Thursday, September 4, 2008

The Creativity Book: Exercise 1b - Name Five Obstacles

The second exercise in Eric Maisel's The Creativity Book is to name five obstacles that prevent you from realizing your creative potential. Mine are pragmatism, focus, goal management, pain, and fear. For more detailed descriptions, please see click below.

1. Pragmatism. Cooking, cleaning, working to pay the bills, paying the bills, errands, and exercising all seem to be more important than realizing my creative potential. I try to do some of these activities creatively, for example cooking, and I do find some satisfaction in that. But when it comes to following through on projects that don’t rise to this to-do list of life, I have a hard time justifying the time, effort, and money outlay.

2. Focus. I have difficulty focusing on creative tasks. This is particularly challenging when what has to be done is something will take dedicated blocks of time, like machine quilting or binding. I put off this step in the creative process, so then I get a backlog of things that are all waiting for this step. Then I decide I can’t start anything else or work on anything else because then it will just wind up on the Waiting to be Quilted pile. So I freeze up and don’t do anything. I have a humongous pile at the design stage, a big pile at the quilting stage, and a pesky pile and the binding stage and I’m just sitting in the middle of my piles feeling scattered and unsatisfied.

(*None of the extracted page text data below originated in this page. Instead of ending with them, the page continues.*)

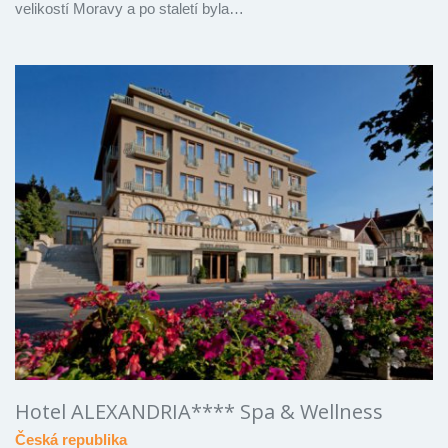
velikostí Moravy a po staletí byla…
Hotel ALEXANDRIA**** Spa & Wellness
Česká republika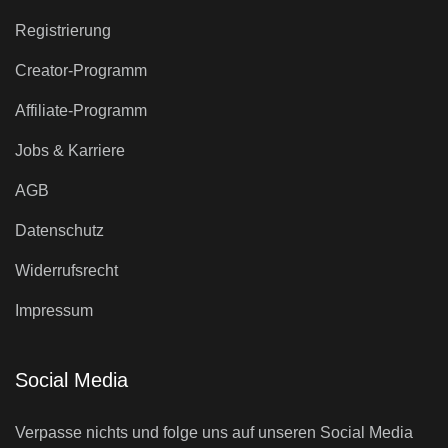
Registrierung
Creator-Programm
Affiliate-Programm
Jobs & Karriere
AGB
Datenschutz
Widerrufsrecht
Impressum
Social Media
Verpasse nichts und folge uns auf unseren Social Media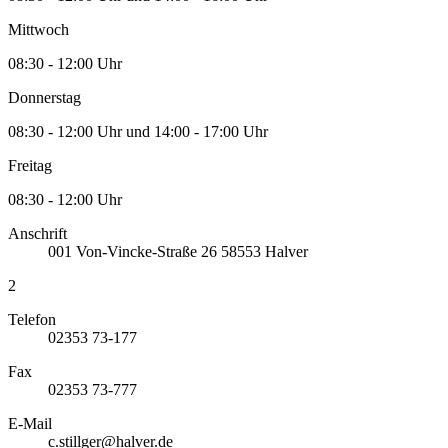
Mittwoch
08:30 - 12:00 Uhr
Donnerstag
08:30 - 12:00 Uhr und 14:00 - 17:00 Uhr
Freitag
08:30 - 12:00 Uhr
Anschrift
001
Von-Vincke-Straße 26
58553
Halver
2
Telefon
02353 73-177
Fax
02353 73-777
E-Mail
c.stillger@halver.de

3. Goal management. I started quilting because I like making art that I can give to my friends as gifts and I found friends don’t like 8 foot square paintings as gifts. But they don’t seem to mind 8 foot square bed quilts as gifts. Lots of other reasons too, but that’s the one that relates to goal management. Then I heard about Quilt National . . . and I wanted in. I have to watch this competitive aspect in me because I can quickly slip into Golem from Lord of the Rings mode (Quilt National, my precious) and no good comes of that (i.e., even if I get around to entering something, my chances of being accepted are very small, so then there’s that whole failure thing, and even if I get accepted, my chances of winning are even smaller, so then there’s that whole failure thing). Then all of my friends started breeding like bunnies and now I’m backed up six baby quilts and haven’t thought a thing about Quilt National for too long. But Quilt National is very art quilt focused, while my whole purpose in going into quilting was to make useful art. Can I make art and bedcovers at the same time? Can I make baby quilts in a timely manner and still have time for more ambitious projects?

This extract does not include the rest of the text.